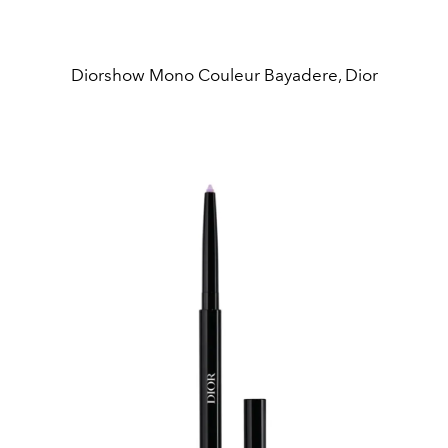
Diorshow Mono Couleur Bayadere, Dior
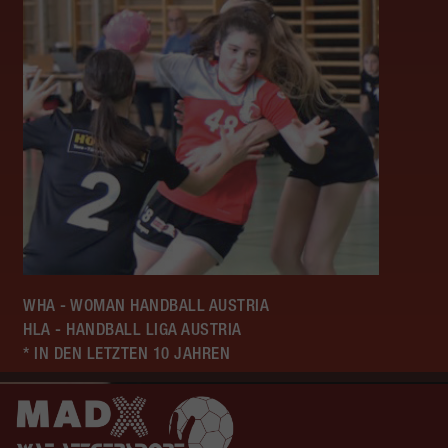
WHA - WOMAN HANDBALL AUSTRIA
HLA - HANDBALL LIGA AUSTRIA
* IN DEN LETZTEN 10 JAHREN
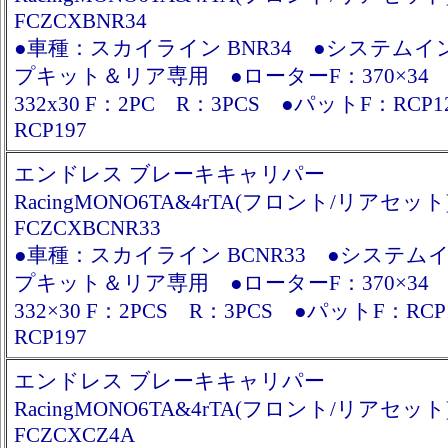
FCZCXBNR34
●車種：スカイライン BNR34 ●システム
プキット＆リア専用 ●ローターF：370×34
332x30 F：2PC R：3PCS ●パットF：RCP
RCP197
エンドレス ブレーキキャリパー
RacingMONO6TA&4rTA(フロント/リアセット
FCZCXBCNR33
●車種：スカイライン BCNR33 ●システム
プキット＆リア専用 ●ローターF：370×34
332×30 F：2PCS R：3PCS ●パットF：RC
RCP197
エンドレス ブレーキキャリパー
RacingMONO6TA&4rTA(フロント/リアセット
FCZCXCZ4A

════════

▶ **Exercise**
Copy out every line of the material above that contains the string "システム".

▶ **Task output**
●車種：スカイライン BNR34 ●システム
●車種：スカイライン BCNR33 ●システム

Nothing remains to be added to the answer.